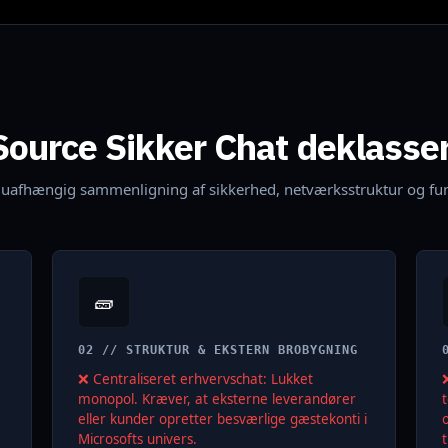
Source Sikker Chat deklass
, uafhængig sammenligning af sikkerhed, netværksstruktur og funk
🧱
02 // STRUKTUR & EKSTERN BROBYGNING
❌ Centraliseret erhvervschat: Lukket
monopol. Kræver, at eksterne leverandører
eller kunder opretter besværlige gæstekonti i
Microsofts univers.
t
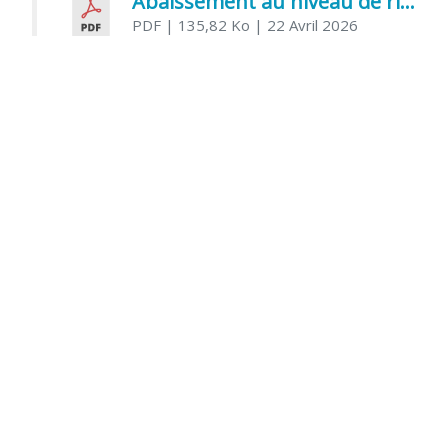
Abaissement au niveau de risque modéré de l’Influenza aviaire
PDF
| 135,82 Ko
| 22 Avril 2026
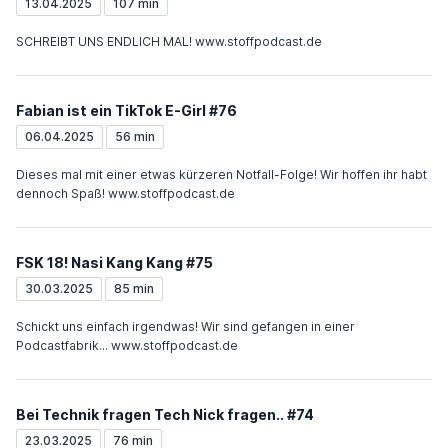
13.04.2025
107 min
SCHREIBT UNS ENDLICH MAL! www.stoffpodcast.de
Fabian ist ein TikTok E-Girl #76
06.04.2025
56 min
Dieses mal mit einer etwas kürzeren Notfall-Folge! Wir hoffen ihr habt
dennoch Spaß! www.stoffpodcast.de
FSK 18! Nasi Kang Kang #75
30.03.2025
85 min
Schickt uns einfach irgendwas! Wir sind gefangen in einer
Podcastfabrik... www.stoffpodcast.de
Bei Technik fragen Tech Nick fragen.. #74
23.03.2025
76 min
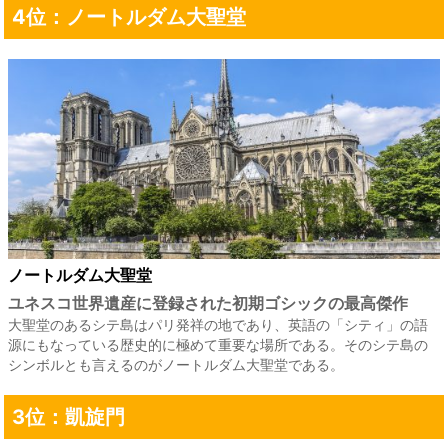
4位：ノートルダム大聖堂
ノートルダム大聖堂
ユネスコ世界遺産に登録された初期ゴシックの最高傑作
大聖堂のあるシテ島はパリ発祥の地であり、英語の「シティ」の語
源にもなっている歴史的に極めて重要な場所である。そのシテ島の
シンボルとも言えるのがノートルダム大聖堂である。
3位：凱旋門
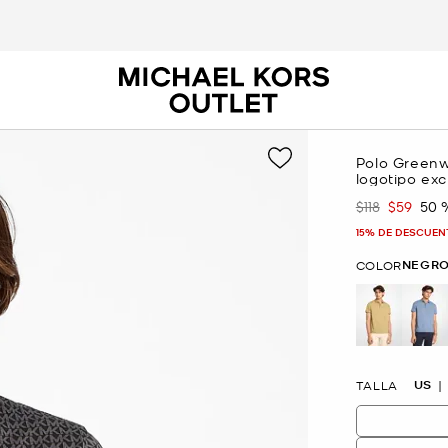
Polo Greenw
logotipo exc
$118
$59
50 
Era
Ahora
15% DE DESCUEN
NEGR
COLOR
US
TALLA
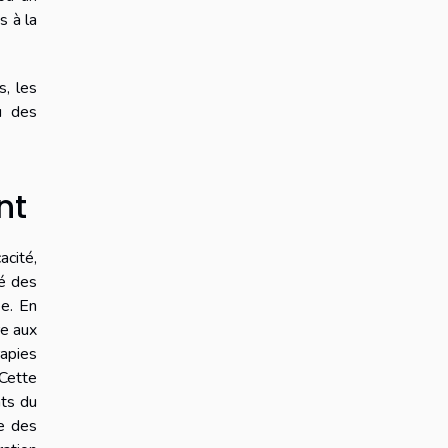
s à la
s, les
u des
nt
acité,
té des
e. En
re aux
rapies
 Cette
nts du
re des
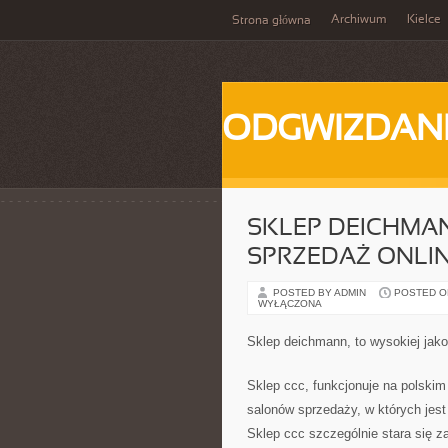
Archiwum
Kielce
Strona główna
ODGWIZDANI
SKLEP DEICHMA
SPRZEDAŻ ONLI
POSTED BY ADMIN
POSTED ON
WYŁĄCZONA
Sklep deichmann, to wysokiej jak
Sklep ccc, funkcjonuje na polskim
salonów sprzedaży, w których jest
Sklep ccc szczególnie stara się z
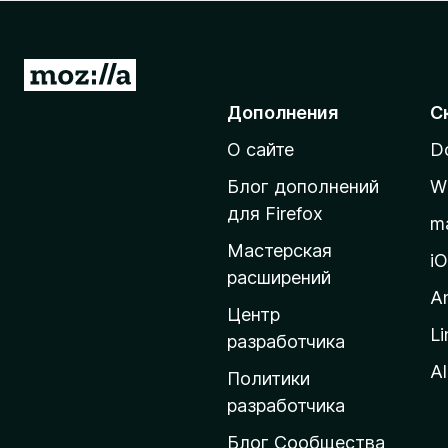
з
е
р
П
а
е
Дополнения
С
F
р
i
О сайте
D
е
r
й
e
Блог дополнений
W
т
f
для Firefox
m
o
и
Мастерская
x
н
i
расширений
а
A
д
Центр
Li
о
разработчика
м
Al
Политики
а
разработчика
ш
Блог Сообщества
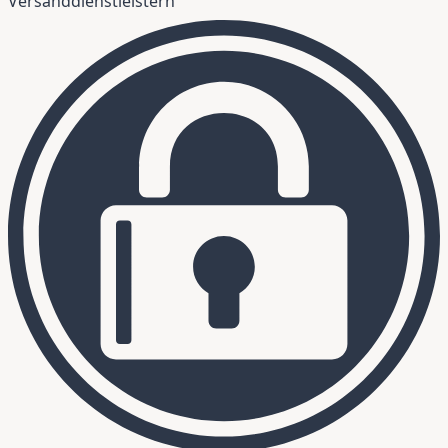
Versanddienstleistern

- [Try it]
Word for word, repeat only the lines from the line containing "SPRZEDAŻ ONLI" through the end of the data, without any pictures.

- [Response to the exercise]
SPRZEDAŻ ONLI
POSTED BY ADMIN
POSTED ON
WYŁĄCZONA
Sklep deichmann, to wysokiej jak
Sklep ccc, funkcjonuje na polskim
salonów sprzedaży, w których jest
Sklep ccc szczególnie stara się z
з
е
р
П
а
е
Дополнения
С
F
р
i
О сайте
D
е
r
й
e
Блог дополнений
W
т
f
для Firefox
m
o
и
Мастерская
x
н
i
расширений
а
A
д
Центр
Li
о
разработчика
м
Al
Политики
а
разработчика
ш
Блог Сообщества
Versanddienstleistern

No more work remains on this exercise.